Introduction
AI-generated media has evolved rapidly, posing significant challenges to digital society by enabling the creation of convincing forgeries. While numerous automated detection techniques have been proposed, the human capacity to discern AI-generated content from authentic media remains under-explored. Addressing this gap, a comprehensive survey was conducted to understand human detection abilities across different countries and media types—specifically audio, image, and text.
Survey and Methodology
A large-scale paper surveyed 3,002 participants from the USA, Germany, and China to assess their ability to differentiate between human- and machine-generated media. Participants encountered an equal mix of real and synthetic media and rated each piece's authenticity. The paper aimed to answer three research questions: Can individuals identify advanced AI-generated media? Do demographic factors affect detection accuracy? And what cognitive factors impact accuracy?
To explore influencing factors on detection capabilities, personal variables such as generalized trust, cognitive reflection, and familiarity with deepfakes were included, drawing from literature on deepfake and fake news research. A regression analysis was performed to determine the impact of these variables on participants' decisions.
Results and Findings
The paper's findings revealed that participants, on average, struggled to correctly identify AI-generated media. Across all media types and countries, accuracy was consistently low, with participants more often than not mistaking synthetic content for human-generated. The average detection rate for images was below 50%, never exceeding 60% for other media types.

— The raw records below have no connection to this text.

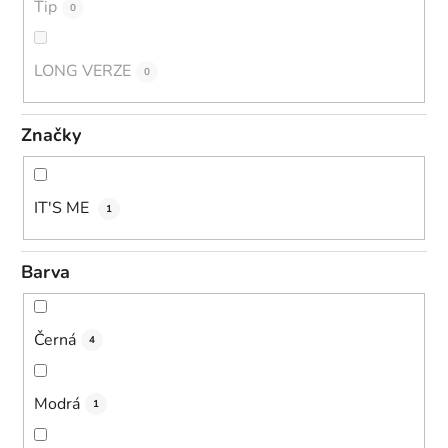
Tip
0
LONG VERZE
0
Značky
IT'S ME
1
Barva
Černá
4
Modrá
1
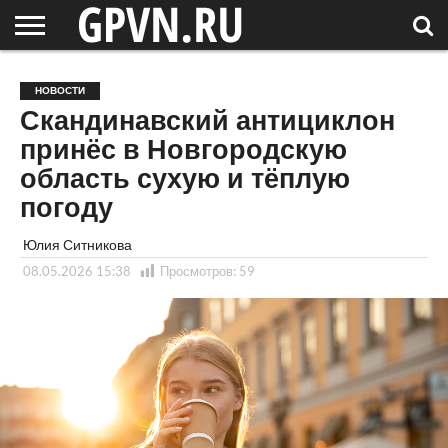
НОВГОРОДСКАЯ
ОБЛАСТЬ
НОВОСТИ
РОССИЯ
СПЕЦПРОЕКТЫ
БЛОГ
СТАТЬИ
ФОТОРЕПОРТАЖИ
ИНТЕРВЬЮ
ОБЪЕКТЫ
ПОДБОРКИ
НОВОСТИ
СОСЕДЕЙ
/ МИР
Скандинавский антициклон
принёс в Новгородскую
область сухую и тёплую
погоду
Юлия Ситникова
08.05.2026 15:38
Просмотров:
59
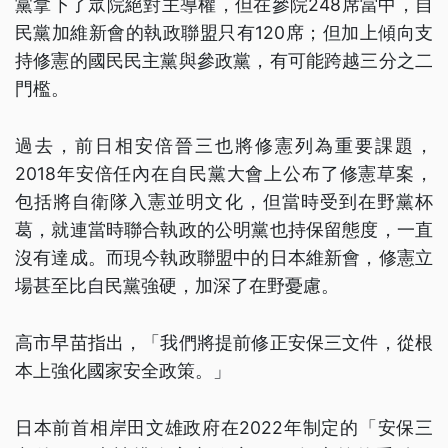
黨拿下了眾院絕對主導權，但在參院248席當中，自
民黨加維新會的執政聯盟只有120席；但加上傾向支
持修憲的國民民主黨與參政黨，有可能跨越三分之二
門檻。
過去，前日相安倍晉三也將修憲列為重要課題，
2018年安倍任內在自民黨大會上公布了修憲草案，
包括將自衛隊入憲並明文化，但當時受到在野黨杯
葛，就連當時聯合執政的公明黨也持保留態度，一直
沒有達成。而現今執政聯盟中的日本維新會，修憲立
場甚至比自民黨強硬，加深了在野憂慮。
高市早苗指出，「我們將提前修正安保三文件，從根
本上強化國家安全政策。」
日本前首相岸田文雄政府在2022年制定的「安保三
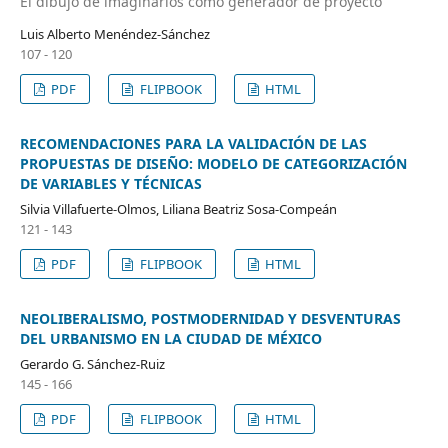
El dibujo de imaginarios como generador de proyecto
Luis Alberto Menéndez-Sánchez
107 - 120
PDF
FLIPBOOK
HTML
RECOMENDACIONES PARA LA VALIDACIÓN DE LAS
PROPUESTAS DE DISEÑO: MODELO DE CATEGORIZACIÓN
DE VARIABLES Y TÉCNICAS
Silvia Villafuerte-Olmos, Liliana Beatriz Sosa-Compeán
121 - 143
PDF
FLIPBOOK
HTML
NEOLIBERALISMO, POSTMODERNIDAD Y DESVENTURAS
DEL URBANISMO EN LA CIUDAD DE MÉXICO
Gerardo G. Sánchez-Ruiz
145 - 166
PDF
FLIPBOOK
HTML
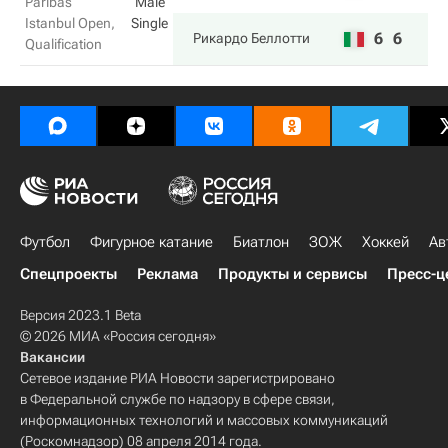
Paribas
Male
Istanbul Open,
Single
6
6
Рикардо Беллотти
Qualification
Футбол
Фигурное катание
Биатлон
ЗОЖ
Хоккей
Ав
Спецпроекты
Реклама
Продукты и сервисы
Пресс-ц
Версия 2023.1 Beta
© 2026 МИА «Россия сегодня»
Вакансии
Сетевое издание РИА Новости зарегистрировано
в Федеральной службе по надзору в сфере связи,
информационных технологий и массовых коммуникаций
(Роскомнадзор) 08 апреля 2014 года.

Additionally, participants generally believed that media presented to them were created by humans, contrary to a 50/50 distribution of real and synthetic samples.
Regression analysis disclosed significant influences of generalized trust, cognitive reflection, and self-reported familiarity with deepfakes across all media categories. Other variables displayed media-dependent impact. This suggests while AI facilities are currently generating highly convincing media, certain personal traits can still sway an individual's detection abilities.
Demographic and Cognitive Influences
Regarding demographic influences, the analysis showed that German participants were notably proficient at distinguishing AI-generated audio content, potentially due to the lower quality of the German synthetic audio samples used. Other demographic variables, such as age and education, had marginal effects on the detection rate.
Cognitive factors played a more definitive role. Trust negatively correlated with the ability to spot machine-generated media while having a positive correlation with identifying human-generated content. System 2 reasoning, measured through the Cognitive Reflection Test, correlated positively with discerning fakes and negatively with recognizing genuine media. Familiarity with deepfakes was found to assist in detecting authentic audio while complicating the identification of fake images and text.
Conclusion
The paper provides a clear depiction of the current challenges faced by humans in distinguishing AI-generated media from genuine content. The findings underscore the need for continued research into automated detection tools and legislative efforts to manage the societal impacts of generated media. The nuanced understanding drawn from the influence of cognitive and demographic factors on detection rates highlights the complex interplay between human psychology and technology.